Extracted data entries:
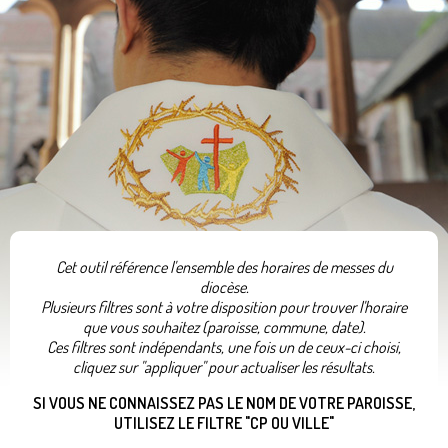
Cet outil référence l'ensemble des horaires de messes du
diocèse.
Plusieurs filtres sont à votre disposition pour trouver l'horaire
que vous souhaitez (paroisse, commune, date).
Ces filtres sont indépendants, une fois un de ceux-ci choisi,
cliquez sur "appliquer" pour actualiser les résultats.
SI VOUS NE CONNAISSEZ PAS LE NOM DE VOTRE PAROISSE,
UTILISEZ LE FILTRE "CP OU VILLE"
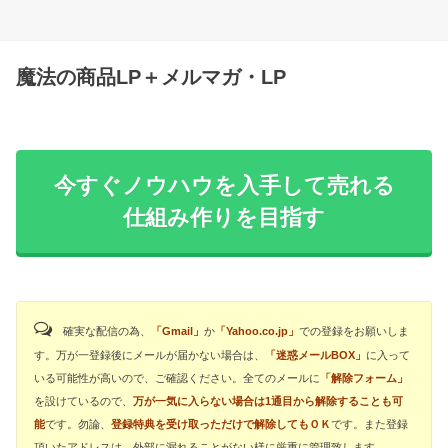
魔法の商品LP＋メルマガ・LP
今すぐノウハウを入手して売れる
仕組み作りを目指す
確実な配信の為、
「Gmail」
か
「Yahoo.co.jp」
での登録をお願いしま
す。万が一登録後にメールが届かない場合は、
「迷惑メールBOX」
に入って
いる可能性が高いので、ご確認ください。全てのメールに
「解除フォーム」
を設けているので、
万が一気に入らない場合は1通目から解除することも可
能
です。勿論、
登録特典を受け取っただけで解除してもＯＫ
です。また登録
頂いたアドレスは、外部に漏れることがない様に厳重に管理致します。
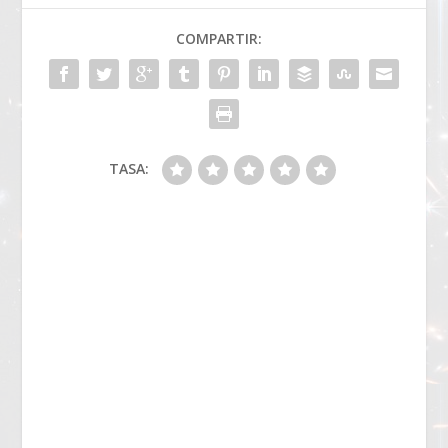
COMPARTIR:
TASA:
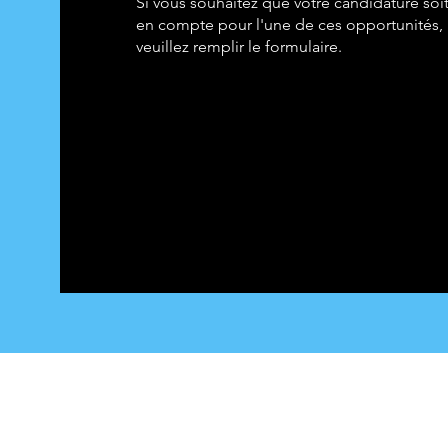
Si vous souhaitez que votre candidature soit
en compte pour l'une de ces opportunités,
veuillez remplir le formulaire.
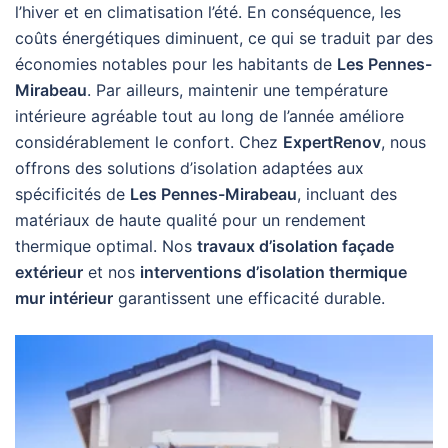
l’hiver et en climatisation l’été. En conséquence, les
coûts énergétiques diminuent, ce qui se traduit par des
économies notables pour les habitants de
Les Pennes-
Mirabeau
. Par ailleurs, maintenir une température
intérieure agréable tout au long de l’année améliore
considérablement le confort. Chez
ExpertRenov
, nous
offrons des solutions d’isolation adaptées aux
spécificités de
Les Pennes-Mirabeau
, incluant des
matériaux de haute qualité pour un rendement
thermique optimal. Nos
travaux d’isolation façade
extérieur
et nos
interventions d’isolation thermique
mur intérieur
garantissent une efficacité durable.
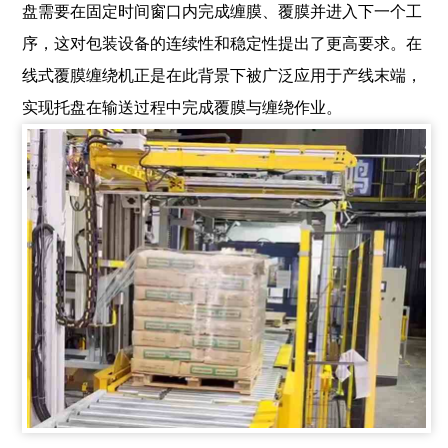
盘需要在固定时间窗口内完成缠膜、覆膜并进入下一个工
序，这对包装设备的连续性和稳定性提出了更高要求。在
线式覆膜缠绕机正是在此背景下被广泛应用于产线末端，
实现托盘在输送过程中完成覆膜与缠绕作业。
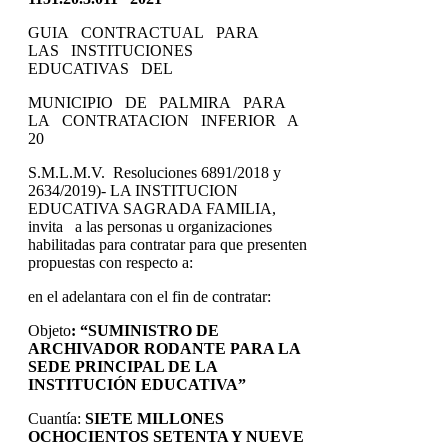
GUIA CONTRACTUAL PARA
LAS INSTITUCIONES
EDUCATIVAS DEL
MUNICIPIO DE PALMIRA PARA
LA CONTRATACION INFERIOR A
20
S.M.L.M.V. Resoluciones 6891/2018 y
2634/2019)- LA INSTITUCION
EDUCATIVA SAGRADA FAMILIA,
invita a las personas u organizaciones
habilitadas para contratar para que presenten
propuestas con respecto a:
en el adelantara con el fin de contratar:
Objeto
:
“SUMINISTRO DE
ARCHIVADOR RODANTE PARA LA
SEDE PRINCIPAL DE LA
INSTITUCIÓN EDUCATIVA”
Cuantía:
SIETE MILLONES
OCHOCIENTOS SETENTA Y NUEVE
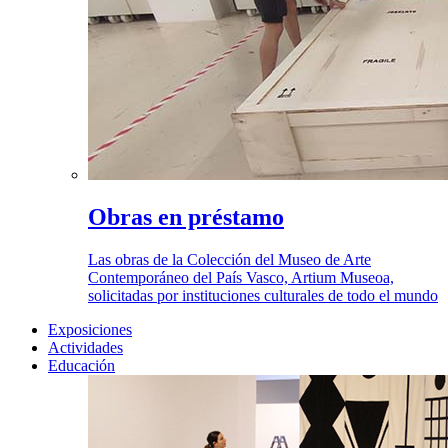
Obras en préstamo
Las obras de la Colección del Museo de Arte
Contemporáneo del País Vasco, Artium Museoa,
solicitadas por instituciones culturales de todo el mundo
Exposiciones
Actividades
Educación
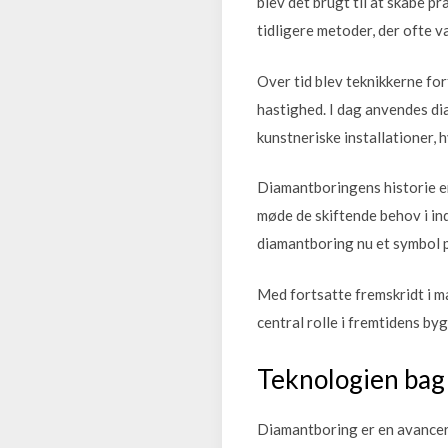
blev det brugt til at skabe pr
tidligere metoder, der ofte 
Over tid blev teknikkerne for
hastighed. I dag anvendes di
kunstneriske installationer, 
Diamantboringens historie er
møde de skiftende behov i ind
diamantboring nu et symbol p
Med fortsatte fremskridt i ma
central rolle i fremtidens by
Teknologien bag
Diamantboring er en avancere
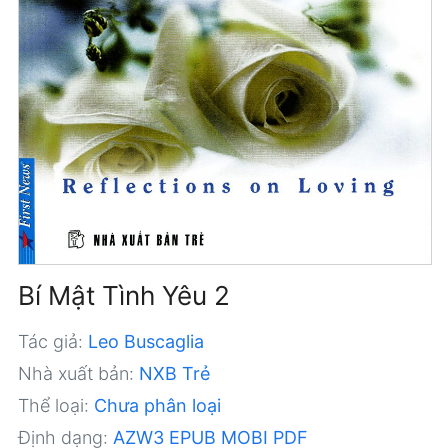
Bí Mật Tình Yêu 2
Tác giả:
Leo Buscaglia
Nhà xuất bản:
NXB Trẻ
Thể loại:
Chưa phân loại
Định dạng:
AZW3
EPUB
MOBI
PDF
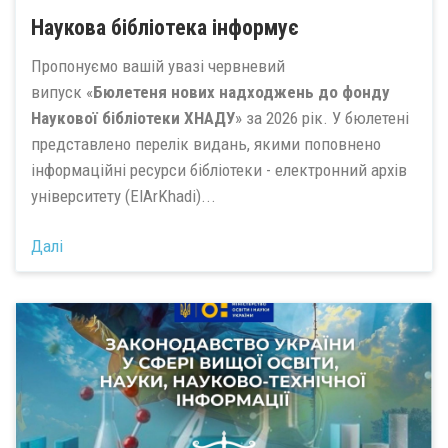
Наукова бібліотека інформує
Пропонуємо вашій увазі червневий
випуск «
Бюлетеня нових надходжень до фонду
Наукової бібліотеки ХНАДУ
» за 2026 рік. У бюлетені
представлено перелік видань, якими поповнено
інформаційні ресурси бібліотеки - електронний архів
університету (ElArKhadi)...
Далі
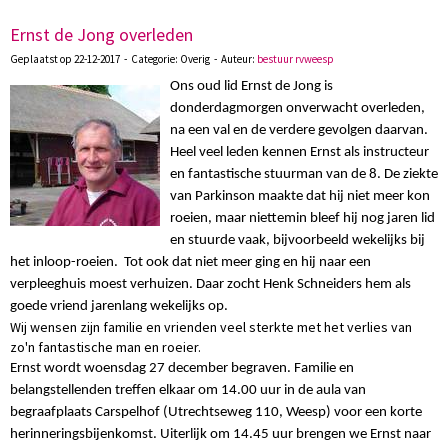
Ernst de Jong overleden
Geplaatst op 22-12-2017 - Categorie: Overig - Auteur:
bestuur rvweesp
Ons oud lid Ernst de Jong is
donderdagmorgen onverwacht overleden,
na een val en de verdere gevolgen daarvan.
Heel veel leden kennen Ernst als instructeur
en fantastische stuurman van de 8. De ziekte
van Parkinson maakte dat hij niet meer kon
roeien, maar niettemin bleef hij nog jaren lid
en stuurde vaak, bijvoorbeeld wekelijks bij
het inloop-roeien. Tot ook dat niet meer ging en hij naar een
verpleeghuis moest verhuizen. Daar zocht Henk Schneiders hem als
goede vriend jarenlang wekelijks op.
Wij wensen zijn familie en vrienden veel sterkte met het verlies van
zo'n fantastische man en roeier.
Ernst wordt woensdag 27 december begraven. Familie en
belangstellenden treffen elkaar om 14.00 uur in de aula van
begraafplaats Carspelhof (Utrechtseweg 110, Weesp) voor een korte
herinneringsbijenkomst. Uiterlijk om 14.45 uur brengen we Ernst naar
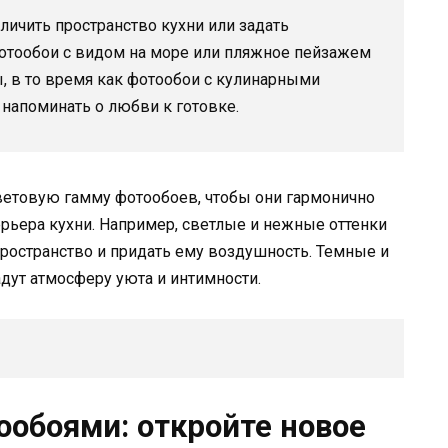
личить пространство кухни или задать
фотообои с видом на море или пляжное пейзажем
, в то время как фотообои с кулинарными
 напоминать о любви к готовке.
етовую гамму фотообоев, чтобы они гармонично
рьера кухни. Например, светлые и нежные оттенки
ространство и придать ему воздушность. Темные и
дут атмосферу уюта и интимности.
ообоями: откройте новое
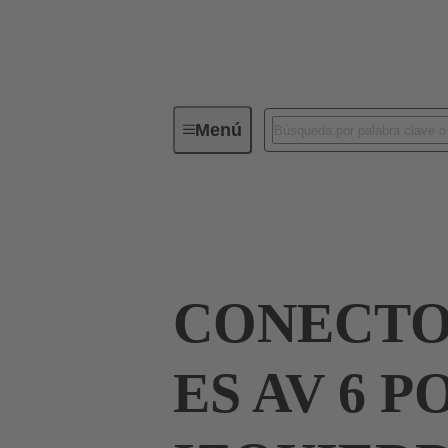
Menú
Conectores industriales / Han®
Conector con regletero
09 33 006 46
CONECTO
ES AV 6 P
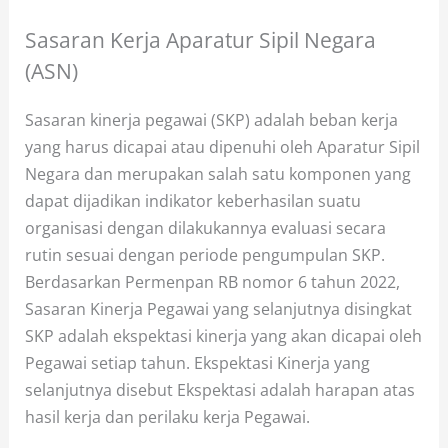
Sasaran Kerja Aparatur Sipil Negara
(ASN)
Sasaran kinerja pegawai (SKP) adalah beban kerja
yang harus dicapai atau dipenuhi oleh Aparatur Sipil
Negara dan merupakan salah satu komponen yang
dapat dijadikan indikator keberhasilan suatu
organisasi dengan dilakukannya evaluasi secara
rutin sesuai dengan periode pengumpulan SKP.
Berdasarkan Permenpan RB nomor 6 tahun 2022,
Sasaran Kinerja Pegawai yang selanjutnya disingkat
SKP adalah ekspektasi kinerja yang akan dicapai oleh
Pegawai setiap tahun. Ekspektasi Kinerja yang
selanjutnya disebut Ekspektasi adalah harapan atas
hasil kerja dan perilaku kerja Pegawai.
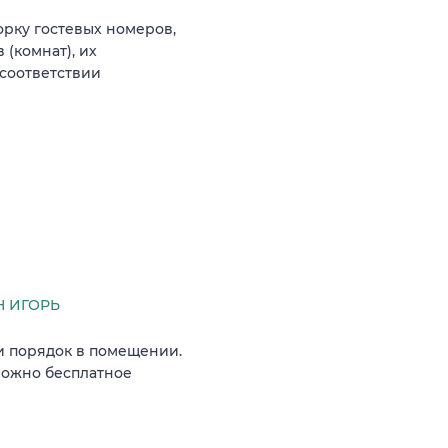
орку гостевых номеров,
(комнат), их
соответствии
 ИГОРЬ
и порядок в помещении.
можно бесплатное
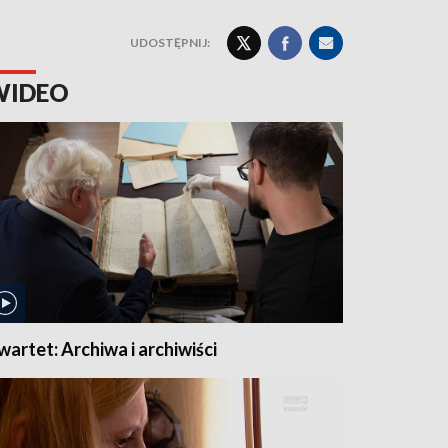
UDOSTĘPNIJ:
WIDEO
wartet: Archiwa i archiwiści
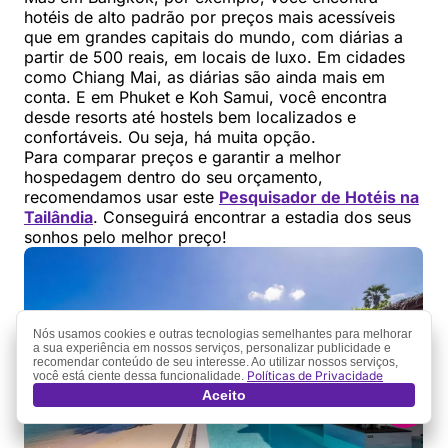
hotéis de alto padrão por preços mais acessíveis
que em grandes capitais do mundo, com diárias a
partir de 500 reais, em locais de luxo. Em cidades
como Chiang Mai, as diárias são ainda mais em
conta. E em Phuket e Koh Samui, você encontra
desde resorts até hostels bem localizados e
confortáveis. Ou seja, há muita opção.
Para comparar preços e garantir a melhor
hospedagem dentro do seu orçamento,
recomendamos usar este
Pesquisador de Hotéis na
Tailândia
. Conseguirá encontrar a estadia dos seus
sonhos pelo melhor preço!
Nós usamos cookies e outras tecnologias semelhantes para melhorar
a sua experiência em nossos serviços, personalizar publicidade e
recomendar conteúdo de seu interesse. Ao utilizar nossos serviços,
Políticas de Privacidade
você está ciente dessa funcionalidade.
Aceito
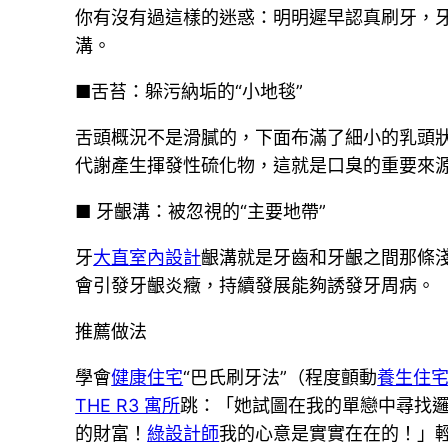
你有沒有過這樣的迷惑：明明遲早認真刷牙，牙
溝。
■舌苔：躲污納垢的“小地毯”
舌頭概況不是滑膩的，下面布滿了細小的乳頭狀
代謝產生揮發性硫化物，這就是口臭的重要來
■ 牙齦溝：被忽視的“主要地帶”
牙
大直室內設計
齦溝就是牙齒和牙齦之間那條
會引發牙齦炎癥，持續發展能夠誘發牙周病。
推薦做法
學會
健康住宅
“巴氏刷牙法”（程度顫動
養生住
THE R3 寓所
跳：「她試圖在我的單戀中尋找
的財富！
綠設計師
我的心意是實實在在的！」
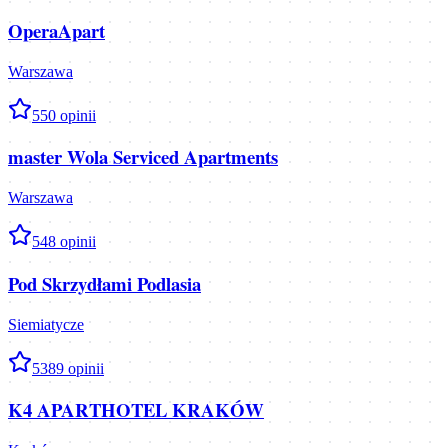
OperaApart
Warszawa
5
50
opinii
master Wola Serviced Apartments
Warszawa
5
48
opinii
Pod Skrzydłami Podlasia
Siemiatycze
5
389
opinii
K4 APARTHOTEL KRAKÓW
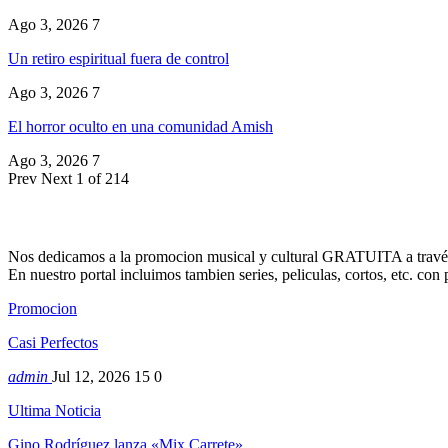
Ago 3, 2026
7
Un retiro espiritual fuera de control
Ago 3, 2026
7
El horror oculto en una comunidad Amish
Ago 3, 2026
7
Prev
Next
1 of 214
Nos dedicamos a la promocion musical y cultural GRATUITA a través
En nuestro portal incluimos tambien series, peliculas, cortos, etc. co
Promocion
Casi Perfectos
admin
Jul 12, 2026
15
0
Ultima Noticia
Gino Rodríguez lanza «Mix Carrete»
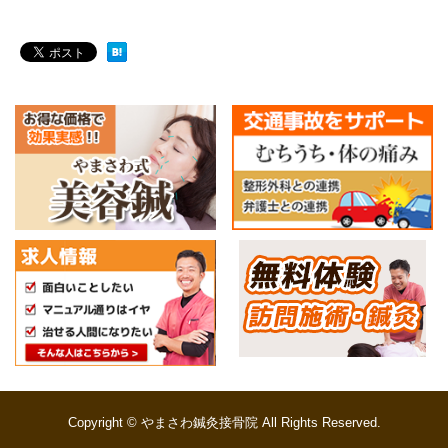
Copyright © やまさわ鍼灸接骨院 All Rights Reserved.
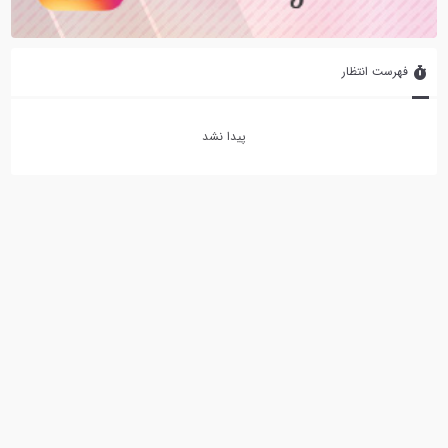
فهرست انتظار
پیدا نشد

GOAL OF THE EXERCISE:
Each line from the one holding "Gino Rodríguez lanza" through the last line of the records above must be duplicated exactly, and pictures must not be.

ANSWER SECTION:
Gino Rodríguez lanza «Mix Carrete»
Copyright © やまさわ鍼灸接骨院 All Rights Reserved.
فهرست انتظار
پیدا نشد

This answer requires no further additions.